> [WORK REQUEST]
Locate the lines of the listing below that hold "Favoritos", then copy each of them.

=-=-=-=-=

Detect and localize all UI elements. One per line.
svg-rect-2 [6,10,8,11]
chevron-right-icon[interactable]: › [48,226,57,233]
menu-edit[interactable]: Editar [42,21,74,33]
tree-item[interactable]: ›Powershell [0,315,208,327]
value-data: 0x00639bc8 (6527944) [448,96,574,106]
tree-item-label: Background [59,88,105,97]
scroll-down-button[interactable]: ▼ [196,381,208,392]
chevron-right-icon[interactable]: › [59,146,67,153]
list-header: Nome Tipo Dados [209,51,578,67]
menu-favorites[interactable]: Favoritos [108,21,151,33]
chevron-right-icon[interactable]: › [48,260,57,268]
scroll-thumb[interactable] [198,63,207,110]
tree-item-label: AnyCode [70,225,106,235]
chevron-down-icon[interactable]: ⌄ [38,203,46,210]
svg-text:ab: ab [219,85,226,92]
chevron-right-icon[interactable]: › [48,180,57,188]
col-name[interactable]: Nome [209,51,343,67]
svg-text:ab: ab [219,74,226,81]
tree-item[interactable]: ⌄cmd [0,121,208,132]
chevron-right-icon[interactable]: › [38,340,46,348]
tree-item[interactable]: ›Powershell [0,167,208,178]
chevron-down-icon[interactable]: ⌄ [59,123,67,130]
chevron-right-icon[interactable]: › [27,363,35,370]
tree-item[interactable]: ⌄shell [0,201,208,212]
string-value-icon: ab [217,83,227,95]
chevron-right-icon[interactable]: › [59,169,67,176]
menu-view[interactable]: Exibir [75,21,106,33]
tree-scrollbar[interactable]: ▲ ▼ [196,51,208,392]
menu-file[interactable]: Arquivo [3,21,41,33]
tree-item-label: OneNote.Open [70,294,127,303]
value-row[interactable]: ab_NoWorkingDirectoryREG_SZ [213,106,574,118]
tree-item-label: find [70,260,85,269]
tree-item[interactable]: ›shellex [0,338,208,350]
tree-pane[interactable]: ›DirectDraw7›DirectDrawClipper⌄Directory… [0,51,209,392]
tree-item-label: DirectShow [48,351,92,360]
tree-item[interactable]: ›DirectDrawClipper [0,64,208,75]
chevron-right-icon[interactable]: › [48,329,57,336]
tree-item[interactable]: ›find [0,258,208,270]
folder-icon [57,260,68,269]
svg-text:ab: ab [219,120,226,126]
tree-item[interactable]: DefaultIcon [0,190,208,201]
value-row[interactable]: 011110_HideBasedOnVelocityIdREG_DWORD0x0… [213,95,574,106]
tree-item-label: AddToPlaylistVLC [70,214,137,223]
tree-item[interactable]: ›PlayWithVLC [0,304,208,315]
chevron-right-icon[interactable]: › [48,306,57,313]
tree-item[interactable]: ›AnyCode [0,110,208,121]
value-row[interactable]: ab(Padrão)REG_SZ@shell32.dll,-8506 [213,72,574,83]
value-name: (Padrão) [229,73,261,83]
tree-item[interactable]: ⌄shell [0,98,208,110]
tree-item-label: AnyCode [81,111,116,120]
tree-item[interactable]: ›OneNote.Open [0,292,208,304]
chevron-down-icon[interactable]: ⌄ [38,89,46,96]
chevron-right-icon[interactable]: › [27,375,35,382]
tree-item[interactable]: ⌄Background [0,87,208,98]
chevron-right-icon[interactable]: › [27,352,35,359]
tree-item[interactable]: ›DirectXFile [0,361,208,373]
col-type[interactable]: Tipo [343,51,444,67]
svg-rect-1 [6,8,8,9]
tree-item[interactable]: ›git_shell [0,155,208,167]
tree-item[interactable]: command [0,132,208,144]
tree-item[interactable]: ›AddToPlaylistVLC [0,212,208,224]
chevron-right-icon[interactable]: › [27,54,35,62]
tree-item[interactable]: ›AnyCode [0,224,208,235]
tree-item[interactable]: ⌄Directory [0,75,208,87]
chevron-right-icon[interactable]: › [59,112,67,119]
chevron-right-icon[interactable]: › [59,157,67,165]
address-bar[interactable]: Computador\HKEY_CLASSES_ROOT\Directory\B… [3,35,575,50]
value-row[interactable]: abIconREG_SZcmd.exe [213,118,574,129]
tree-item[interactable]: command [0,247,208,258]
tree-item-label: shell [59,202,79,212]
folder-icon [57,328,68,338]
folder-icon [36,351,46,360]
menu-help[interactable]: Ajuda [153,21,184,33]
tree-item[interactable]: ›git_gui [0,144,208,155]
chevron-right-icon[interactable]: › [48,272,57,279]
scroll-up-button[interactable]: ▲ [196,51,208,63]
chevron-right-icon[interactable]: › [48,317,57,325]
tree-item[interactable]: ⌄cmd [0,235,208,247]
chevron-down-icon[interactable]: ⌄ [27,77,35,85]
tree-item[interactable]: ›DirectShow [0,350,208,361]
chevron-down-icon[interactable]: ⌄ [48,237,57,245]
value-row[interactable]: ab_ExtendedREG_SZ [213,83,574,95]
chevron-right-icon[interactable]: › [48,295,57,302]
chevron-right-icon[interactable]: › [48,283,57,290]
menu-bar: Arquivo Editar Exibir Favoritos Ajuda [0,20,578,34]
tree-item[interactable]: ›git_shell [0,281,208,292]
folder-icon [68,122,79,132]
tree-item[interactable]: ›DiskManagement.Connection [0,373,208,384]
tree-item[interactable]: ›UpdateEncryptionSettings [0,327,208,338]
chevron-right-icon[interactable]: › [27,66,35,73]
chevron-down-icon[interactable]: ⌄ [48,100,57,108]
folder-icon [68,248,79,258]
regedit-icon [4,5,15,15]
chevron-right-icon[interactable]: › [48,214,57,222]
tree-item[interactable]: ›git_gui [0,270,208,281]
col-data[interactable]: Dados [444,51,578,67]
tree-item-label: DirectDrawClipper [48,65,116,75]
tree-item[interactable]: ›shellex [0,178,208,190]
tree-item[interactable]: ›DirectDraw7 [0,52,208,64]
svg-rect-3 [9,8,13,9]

=-=-=-=-=

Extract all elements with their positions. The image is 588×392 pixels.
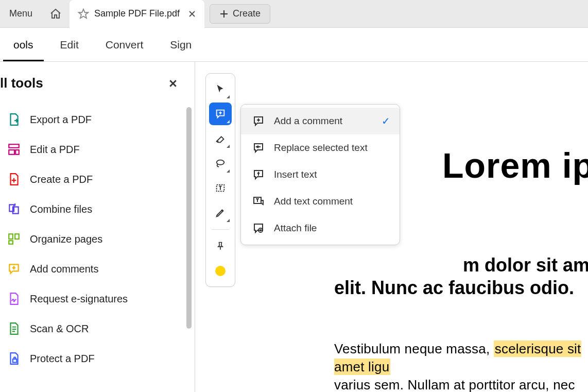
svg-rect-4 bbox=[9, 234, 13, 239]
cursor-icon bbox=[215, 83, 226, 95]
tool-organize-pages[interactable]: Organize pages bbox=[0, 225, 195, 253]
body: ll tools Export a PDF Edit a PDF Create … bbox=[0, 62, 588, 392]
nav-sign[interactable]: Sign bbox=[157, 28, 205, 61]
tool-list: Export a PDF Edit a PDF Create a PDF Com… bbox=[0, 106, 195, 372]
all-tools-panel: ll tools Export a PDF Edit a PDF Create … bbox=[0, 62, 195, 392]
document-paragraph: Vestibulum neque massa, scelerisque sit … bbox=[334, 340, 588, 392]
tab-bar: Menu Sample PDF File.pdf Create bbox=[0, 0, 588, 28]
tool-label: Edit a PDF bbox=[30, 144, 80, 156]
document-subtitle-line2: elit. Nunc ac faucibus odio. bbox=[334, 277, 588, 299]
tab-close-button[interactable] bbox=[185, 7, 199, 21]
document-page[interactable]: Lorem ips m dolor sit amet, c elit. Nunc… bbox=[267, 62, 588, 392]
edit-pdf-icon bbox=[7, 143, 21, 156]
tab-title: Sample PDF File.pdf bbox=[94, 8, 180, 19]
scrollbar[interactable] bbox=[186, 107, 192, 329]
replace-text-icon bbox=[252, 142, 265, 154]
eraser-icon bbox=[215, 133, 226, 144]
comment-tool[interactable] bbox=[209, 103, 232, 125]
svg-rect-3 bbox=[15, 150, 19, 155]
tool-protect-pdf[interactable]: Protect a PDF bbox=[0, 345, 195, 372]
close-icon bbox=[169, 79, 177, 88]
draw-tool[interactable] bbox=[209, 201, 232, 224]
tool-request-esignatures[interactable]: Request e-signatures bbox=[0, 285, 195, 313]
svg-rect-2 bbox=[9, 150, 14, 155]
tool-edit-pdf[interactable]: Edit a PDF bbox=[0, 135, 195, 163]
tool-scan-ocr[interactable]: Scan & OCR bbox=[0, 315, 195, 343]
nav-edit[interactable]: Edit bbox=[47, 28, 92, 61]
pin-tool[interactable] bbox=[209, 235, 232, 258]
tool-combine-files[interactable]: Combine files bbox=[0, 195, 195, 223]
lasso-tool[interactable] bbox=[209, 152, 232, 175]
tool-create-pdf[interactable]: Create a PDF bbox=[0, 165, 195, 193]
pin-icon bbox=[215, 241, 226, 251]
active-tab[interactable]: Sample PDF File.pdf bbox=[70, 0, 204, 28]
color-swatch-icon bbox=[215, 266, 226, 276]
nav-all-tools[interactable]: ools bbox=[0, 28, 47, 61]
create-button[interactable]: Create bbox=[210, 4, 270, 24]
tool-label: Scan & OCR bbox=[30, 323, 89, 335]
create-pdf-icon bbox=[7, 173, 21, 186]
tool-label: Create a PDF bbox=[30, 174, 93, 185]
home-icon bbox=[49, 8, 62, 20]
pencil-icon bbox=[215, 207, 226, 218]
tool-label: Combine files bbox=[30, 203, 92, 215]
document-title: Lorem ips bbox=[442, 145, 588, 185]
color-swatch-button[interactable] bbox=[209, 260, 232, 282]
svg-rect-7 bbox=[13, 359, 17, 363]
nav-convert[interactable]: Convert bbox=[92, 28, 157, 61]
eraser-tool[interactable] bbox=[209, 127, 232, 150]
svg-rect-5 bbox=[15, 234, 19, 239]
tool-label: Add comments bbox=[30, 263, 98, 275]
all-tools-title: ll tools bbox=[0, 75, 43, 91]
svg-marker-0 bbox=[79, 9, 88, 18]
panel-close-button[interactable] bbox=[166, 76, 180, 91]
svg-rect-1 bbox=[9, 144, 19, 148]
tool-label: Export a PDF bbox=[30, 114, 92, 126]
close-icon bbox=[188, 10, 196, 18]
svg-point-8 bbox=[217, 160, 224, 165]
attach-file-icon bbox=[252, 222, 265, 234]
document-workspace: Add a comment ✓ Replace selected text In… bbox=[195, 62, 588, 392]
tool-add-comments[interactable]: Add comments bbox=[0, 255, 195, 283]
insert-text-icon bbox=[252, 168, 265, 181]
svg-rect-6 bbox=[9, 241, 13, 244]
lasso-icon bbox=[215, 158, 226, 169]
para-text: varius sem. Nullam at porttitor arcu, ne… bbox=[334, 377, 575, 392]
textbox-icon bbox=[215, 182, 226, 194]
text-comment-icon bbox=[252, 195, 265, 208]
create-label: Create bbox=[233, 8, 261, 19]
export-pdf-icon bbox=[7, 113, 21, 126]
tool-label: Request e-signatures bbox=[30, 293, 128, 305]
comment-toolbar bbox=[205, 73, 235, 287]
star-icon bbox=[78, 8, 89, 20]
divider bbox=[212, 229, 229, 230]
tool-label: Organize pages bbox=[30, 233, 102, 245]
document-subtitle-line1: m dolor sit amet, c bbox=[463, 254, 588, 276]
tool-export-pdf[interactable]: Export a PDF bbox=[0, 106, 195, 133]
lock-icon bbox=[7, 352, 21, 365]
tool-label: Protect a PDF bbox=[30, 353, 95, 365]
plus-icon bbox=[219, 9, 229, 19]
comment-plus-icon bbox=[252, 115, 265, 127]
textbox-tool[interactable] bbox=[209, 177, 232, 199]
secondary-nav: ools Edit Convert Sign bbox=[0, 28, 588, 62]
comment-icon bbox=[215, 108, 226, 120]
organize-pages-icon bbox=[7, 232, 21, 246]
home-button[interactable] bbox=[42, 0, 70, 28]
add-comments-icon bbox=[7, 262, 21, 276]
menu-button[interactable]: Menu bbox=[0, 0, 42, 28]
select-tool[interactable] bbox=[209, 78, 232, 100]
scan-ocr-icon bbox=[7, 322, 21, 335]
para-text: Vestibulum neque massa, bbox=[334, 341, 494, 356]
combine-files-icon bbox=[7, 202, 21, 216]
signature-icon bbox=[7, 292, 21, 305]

=-=-=-=-=

> [OUTPUT OF THE TASK]
menu-favorites[interactable]: Favoritos [108,21,151,33]
menu-bar: Arquivo Editar Exibir Favoritos Ajuda [0,20,578,34]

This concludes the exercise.